KERRY WOMAN EXERCISES RIGHT TO BARE ARMS AT COUNTY FLEADH
By Caoimhín Mires
A Kerry woman has taken matters into her own hands and has exposed her bare arms as controversy continues to rage over a local CCÉ branch decision to enforce a dress code on women at its annual county fleadh cheoil.
Monica Dalooley, who has since been denounced in a statement by the branch as “a liberal, a feminist, and a mediocre fiddle player at best”, was not prepared to wear the ‘rainproof shrouds’ (pictured above) that were being handed out to female visitors as they entered the town to attend the popular traditional music event.
“I’ve never heard of anything like this before at a fleadh. It’s like something from the middle ages. We were told we couldn’t enter the competitions or get served in bars if we weren’t wearing those things. I came here to enjoy myself and go on the rip, not to be coerced into wearing anything for anyone”.
Delia Mullane , the CCÉ branch officer charged with maintaining public decency, defended the move saying, “I did B&B for the fleadh last year and I had a young fella who played the bodhrán staying with me. He played in that dribbling style that they all go mad for. Well, he had a steady stream of women up and down to his room all weekend, and I said to myself that next year this has to stop: somebody is going to catch something or get pregnant, and then we’ll get the blame."

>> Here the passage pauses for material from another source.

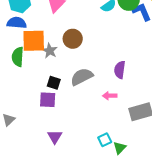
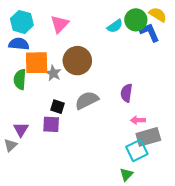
brown circle: (73, 39) -> (77, 61), size x1.4
pink arrow: (110, 96) -> (138, 120), moved
purple triangle: (55, 137) -> (21, 130), moved
cyan square: (105, 140) -> (137, 150), moved, size x1.5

Responding to condemnation of the measure by Dublin-based human rights and feminist groups Mullane said “Well, it’s all very easy for them up there to say these things, but when you’re in a small town down the country and you’ve got hundreds of young lads and lassies on your doorstep and them full of drink then you have to think on your feet”.
Local GP Terry Mangle told a Drone informant that his suggestion of handing out condoms to fleadh-goers had been shot down at the early stages of planning for the event.
“The branch thought that it would further encourage lewd behaviour. I don’t know about you, but I have never found being handed a condom by a stranger on the street to be particularly arousing”.
A Vatican spokesperson welcomed the CCÉ ‘cover-up’ initiative citing a recent World Health Organisation report that links syncopated rhythms and semi nakedness to promiscuous behaviour and increased instances of STDs.